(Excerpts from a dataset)

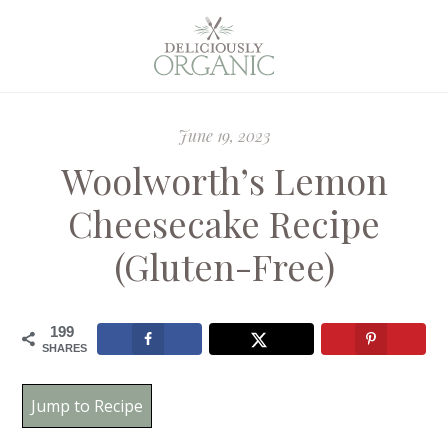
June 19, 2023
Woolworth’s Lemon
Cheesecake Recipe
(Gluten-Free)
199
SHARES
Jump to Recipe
--
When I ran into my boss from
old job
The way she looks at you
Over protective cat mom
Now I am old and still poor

§ **Assigned task**:
Word for word, restate the lines above from the line containing "Cheesecake Recipe" through the line containing "Jump to Recipe", with both included and nothing else.

§ **Written answer**:
Cheesecake Recipe
(Gluten-Free)
199
SHARES
Jump to Recipe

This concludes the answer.